The group of 215 subjects included 63 current smokers, 22 (= 25%) patients and 41 (= 32.5%) controls (P = 0.215, chi-squared test). Mean soluble P-selectin was 276 (95% CI 249–303) ng/ml in the 63 smokers and 255 (233–277) ng/ml in the 152 non-smokers (P = 0.028).
In a multiple regression analysis with soluble P-selectin as the dependent variable, the effect of group (i.e. patient or control) retained significance (P = 0.004), but smoking lost significance (P = 0.157). A multivariate model (logistic regression) with age, sex and smoking as covariates led to similar risk estimates.
Our study found increased levels of soluble P-selectin following DVT and confirms our previous observation of the influence of smoking on soluble P-selectin ( Blann et al, 1997 ), although this effect is weak. The reasons for higher levels than we expected (about 200–220 ng/ml) are unclear but may relate to plasma preparation, such as a delay between venepuncture and centrifugation, or centrifugation for only 10 min at room temperature. However, whatever the reason, it would have been constant between cases and controls.

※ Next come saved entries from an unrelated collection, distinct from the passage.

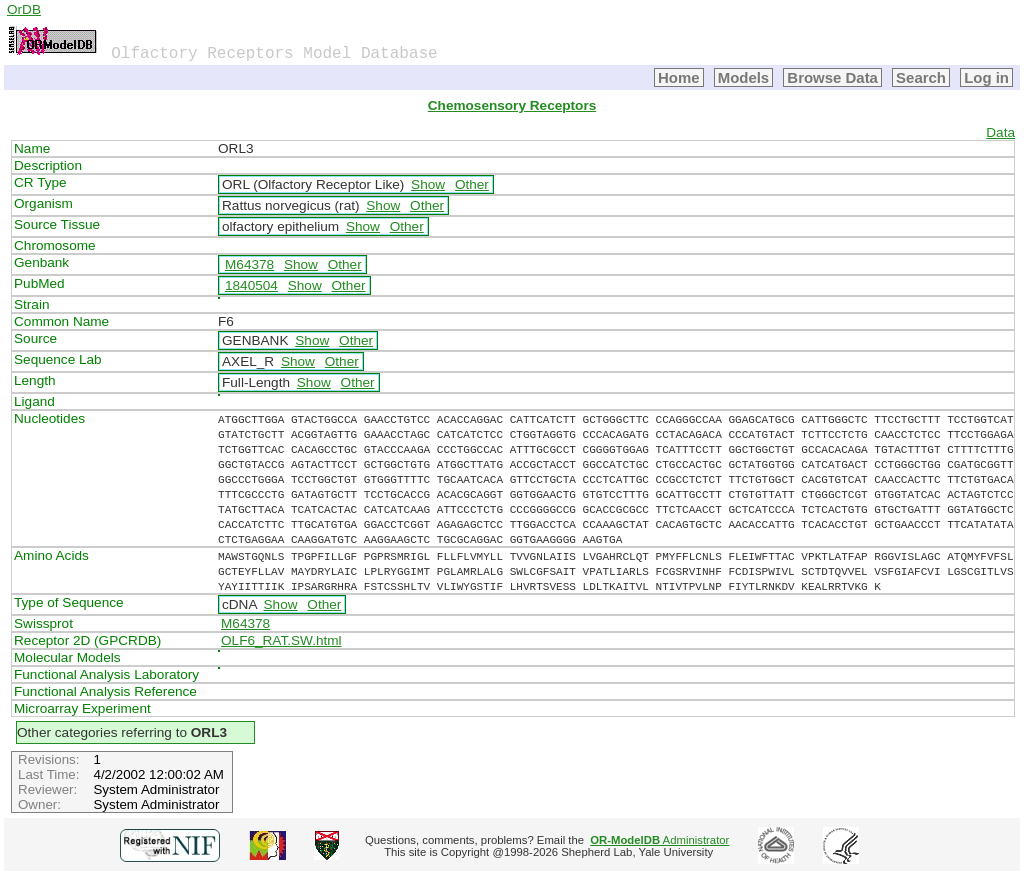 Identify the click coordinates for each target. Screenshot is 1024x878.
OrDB (24, 9)
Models (744, 77)
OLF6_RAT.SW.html (281, 640)
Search (921, 77)
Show (428, 184)
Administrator (659, 840)
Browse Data (832, 77)
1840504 (251, 285)
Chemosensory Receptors (512, 105)
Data (1000, 132)
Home (679, 77)
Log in (986, 77)
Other (472, 184)
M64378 (249, 264) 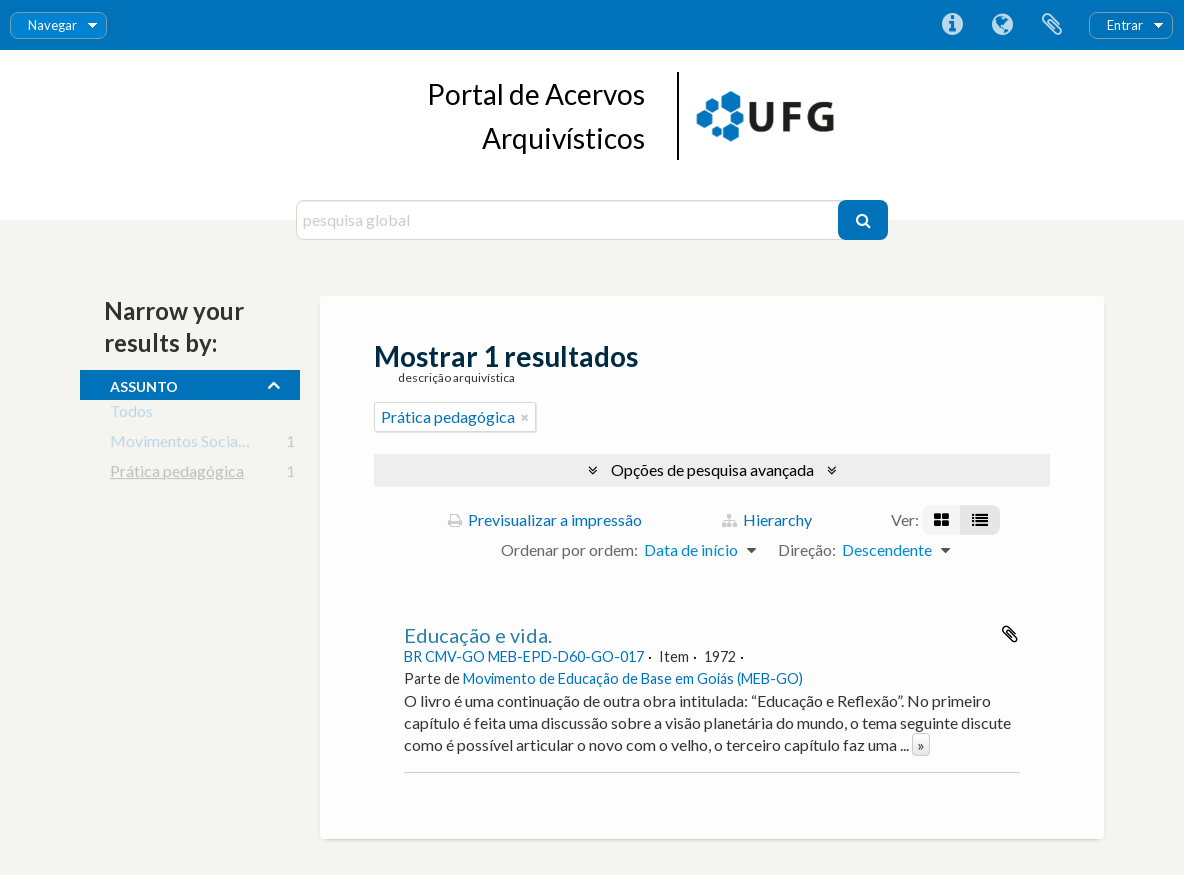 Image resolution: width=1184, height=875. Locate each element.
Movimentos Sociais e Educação (219, 444)
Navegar (52, 25)
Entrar (1125, 25)
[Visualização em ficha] (941, 520)
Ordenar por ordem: (569, 549)
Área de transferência (1052, 25)
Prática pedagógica (177, 474)
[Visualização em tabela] (980, 520)
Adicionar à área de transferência (1010, 634)
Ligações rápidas (952, 25)
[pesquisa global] (569, 220)
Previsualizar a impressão (545, 519)
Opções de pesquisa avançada (712, 469)
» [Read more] (921, 744)
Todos (131, 414)
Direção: (807, 549)
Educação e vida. (478, 635)
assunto (144, 384)
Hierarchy (767, 519)
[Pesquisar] (863, 220)
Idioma (1002, 25)
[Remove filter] (525, 417)
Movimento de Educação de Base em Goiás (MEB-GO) (633, 678) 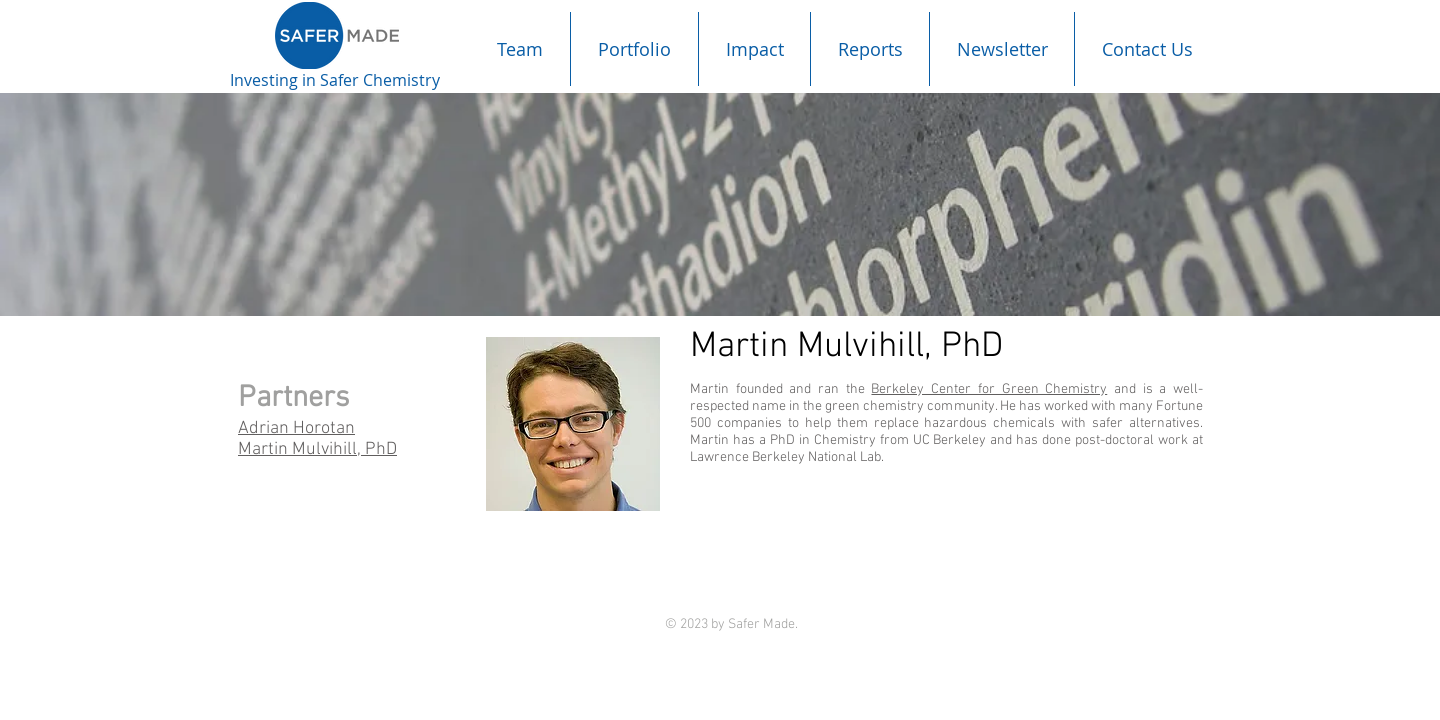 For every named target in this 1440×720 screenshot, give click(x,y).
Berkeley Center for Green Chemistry (989, 389) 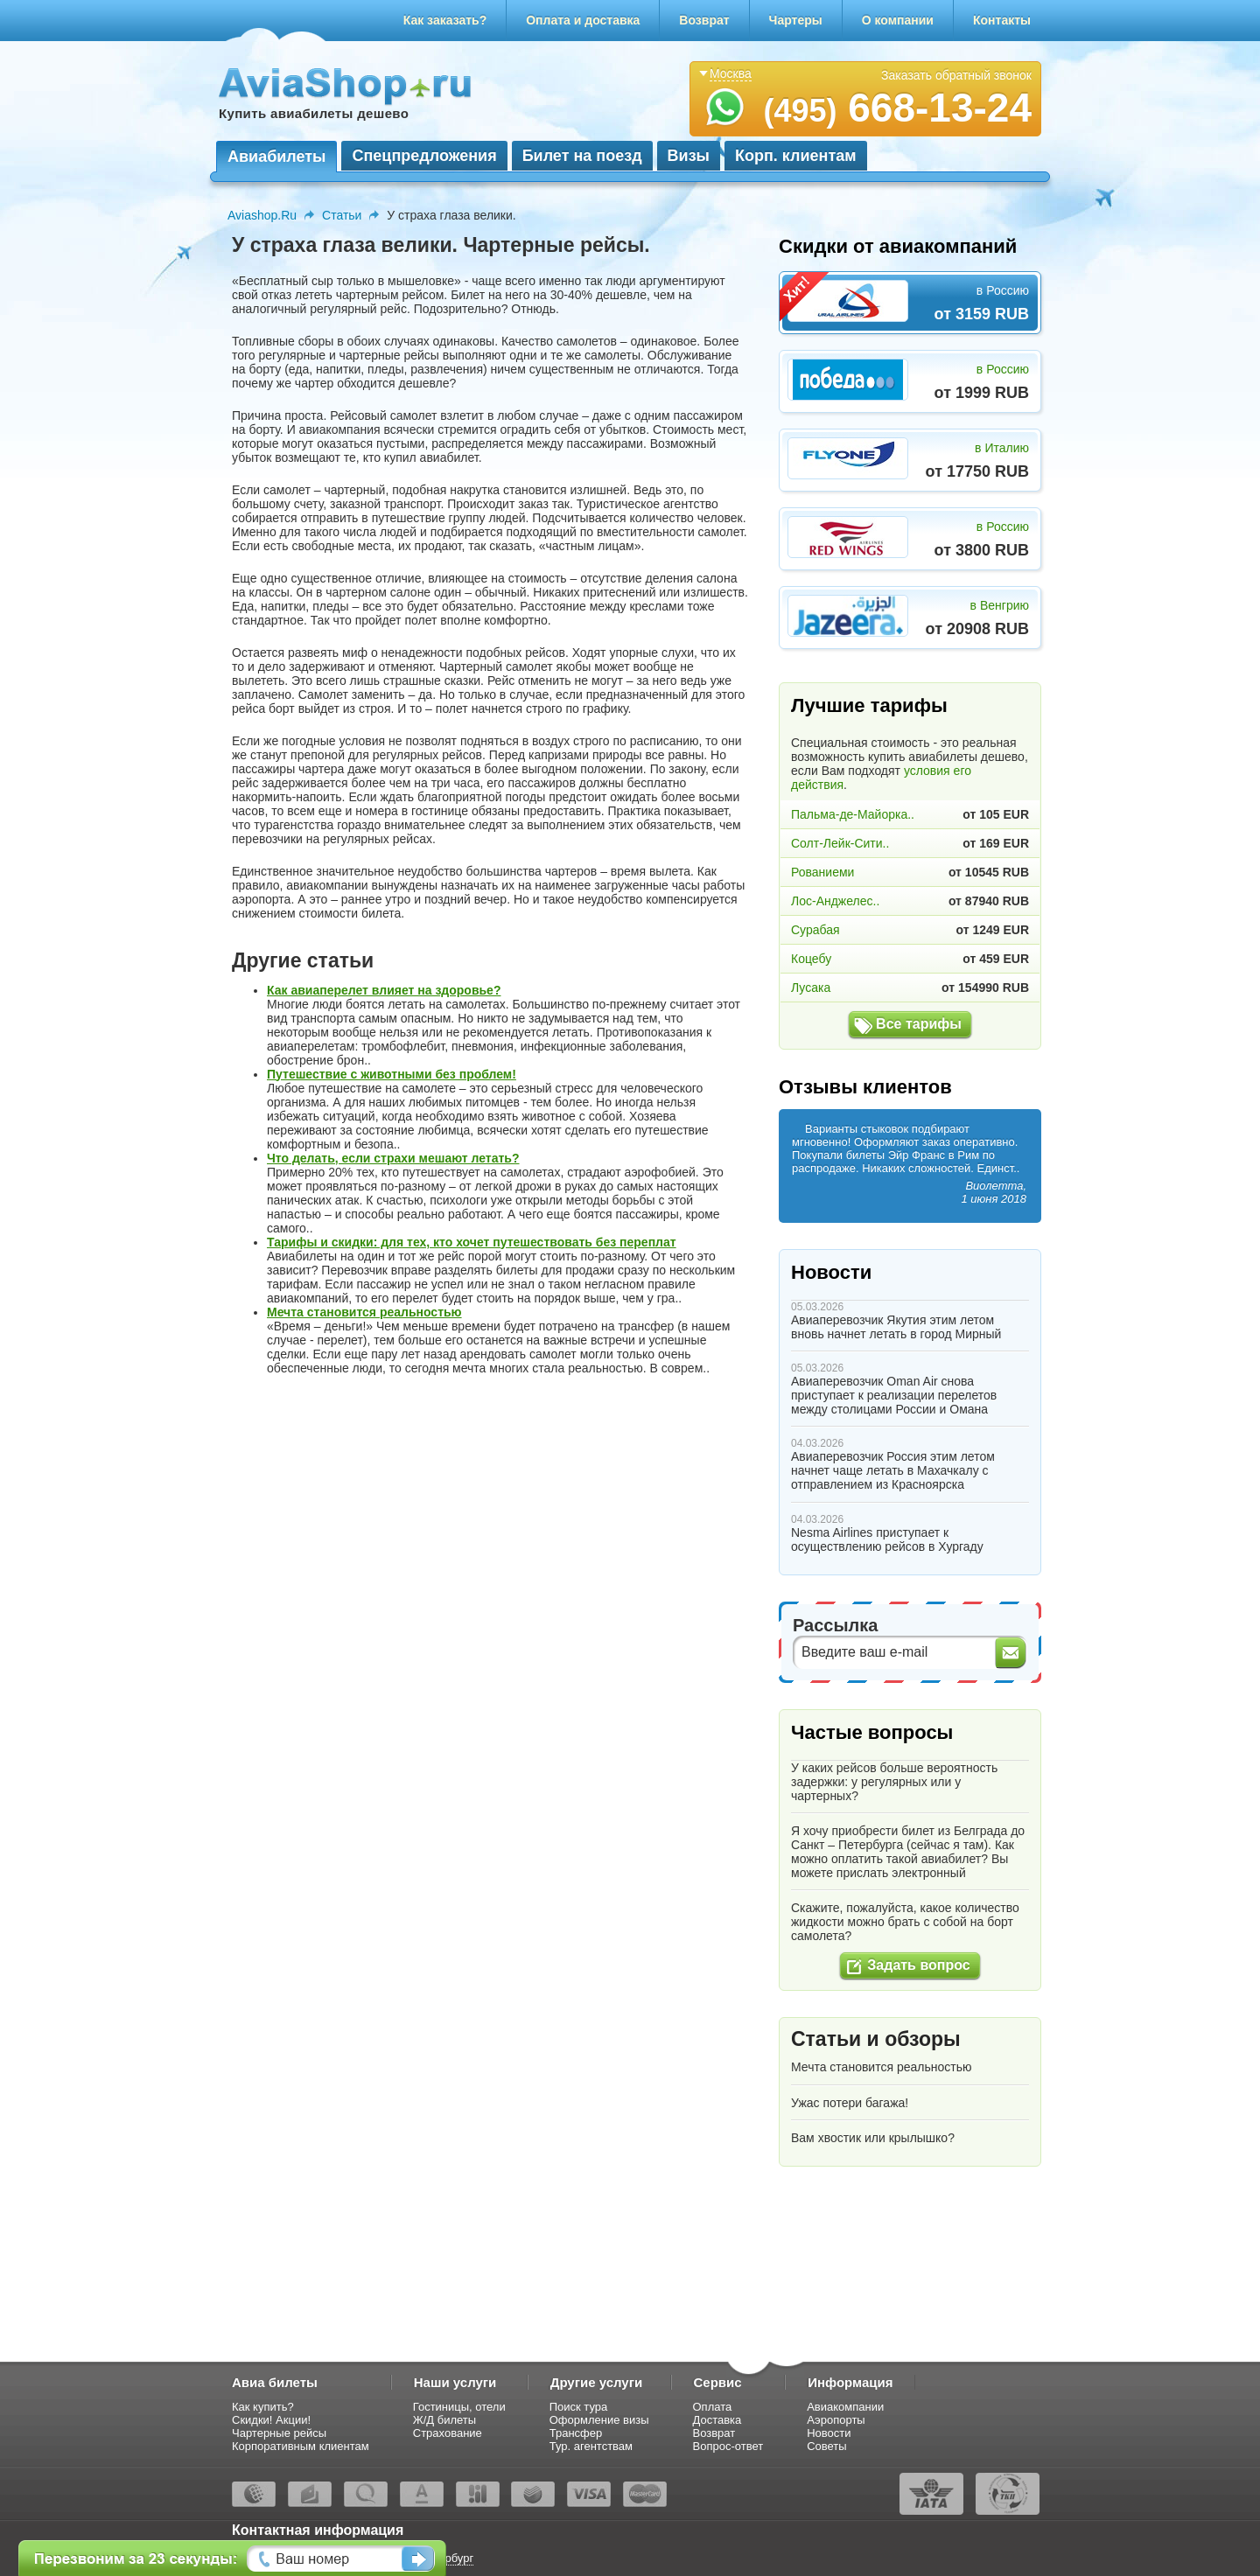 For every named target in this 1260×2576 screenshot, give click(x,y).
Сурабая (815, 930)
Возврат (704, 20)
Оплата (712, 2406)
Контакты (1002, 20)
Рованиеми (822, 872)
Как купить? (263, 2406)
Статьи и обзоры (876, 2039)
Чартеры (795, 20)
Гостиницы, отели (459, 2406)
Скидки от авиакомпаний (898, 246)
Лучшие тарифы (869, 705)
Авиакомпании (845, 2406)
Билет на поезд (582, 155)
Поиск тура (579, 2406)
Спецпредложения (424, 155)
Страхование (447, 2433)
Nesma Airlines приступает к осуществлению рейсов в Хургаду (887, 1539)
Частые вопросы (872, 1732)
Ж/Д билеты (444, 2419)
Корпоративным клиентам (300, 2446)
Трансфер (576, 2433)
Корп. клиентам (796, 155)
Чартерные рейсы (279, 2433)
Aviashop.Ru (262, 215)
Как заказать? (445, 20)
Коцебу (811, 959)
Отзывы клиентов (865, 1087)
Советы (826, 2446)
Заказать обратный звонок (956, 75)
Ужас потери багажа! (849, 2103)
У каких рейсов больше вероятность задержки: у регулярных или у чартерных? (894, 1782)
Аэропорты (836, 2419)
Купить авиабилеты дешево (314, 113)
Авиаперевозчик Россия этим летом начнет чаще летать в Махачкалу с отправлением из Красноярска (893, 1470)
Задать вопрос (918, 1965)
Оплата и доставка (583, 20)
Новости (831, 1272)
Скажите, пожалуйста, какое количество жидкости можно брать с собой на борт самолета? (905, 1922)
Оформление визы (599, 2419)
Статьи (341, 215)
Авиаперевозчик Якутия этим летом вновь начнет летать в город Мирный (896, 1327)
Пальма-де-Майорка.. (852, 814)
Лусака (810, 988)
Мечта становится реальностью (881, 2067)
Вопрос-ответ (728, 2446)
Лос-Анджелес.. (835, 901)
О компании (898, 20)
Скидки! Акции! (271, 2419)
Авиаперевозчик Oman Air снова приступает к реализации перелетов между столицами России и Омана (894, 1395)
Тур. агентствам (591, 2446)
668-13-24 (897, 107)
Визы (689, 155)
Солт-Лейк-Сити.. (840, 843)
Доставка (717, 2419)
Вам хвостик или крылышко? (873, 2138)
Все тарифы (919, 1023)
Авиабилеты (277, 156)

Membrane-bound P-selectin is found at the surface of activated platelets and activated endothelial cells. Lack of correlation with endothelial marker von Willebrand factor is an example of a growing body of evidence that supports the hypothesis that increased levels of soluble P-selectin result from platelet activation ( Jilma et al, 1996 ; Blann et al, 1997 ; Fijnheer et al, 1997 ; Kawabata et al, 1998 ). Raised soluble P-selectin in subjects who have suffered a DVT may indicate excessive platelet activation, supporting other data reporting raised beta thromboglobulin measured a few hours to 3 days after a proven DVT ( van Hulsteijn et al, 1982 ). Unlike beta-thromboglobulin, raised levels of soluble P-selectin are not caused by ex vivo platelet activation, nor do they correlate with platelet count ( Chong et al, 1994 ; Jilma et al, 1996 ). However, as we took blood at least 6 months after the DVT and 3 months after the discontinuation of oral anticoagulation, we cannot discount the possibility that raised soluble P-selectin results from another difference between the patients and the controls. For example, soluble P-selectin may be linked to another coagulation factor, or may be associated with post-thrombotic phenomena. Indeed, raised soluble P-selectin may be the result of platelet activation by thrombin, its fractions or other factors leading to a hypercoagulable state, as indicated by changes in markers such as fibrinopeptide A, prothrombin 1 + 2 or thrombin–antithrombin II complex.
Although we found raised soluble P-selectin in the group of subjects who suffered a DVT, the wide scatter of data and poor discrimination implied that this marker has little value at the individual level. Nevertheless, it provides an indication that excess platelet activation may be related to the development, or a consequence, of DVT.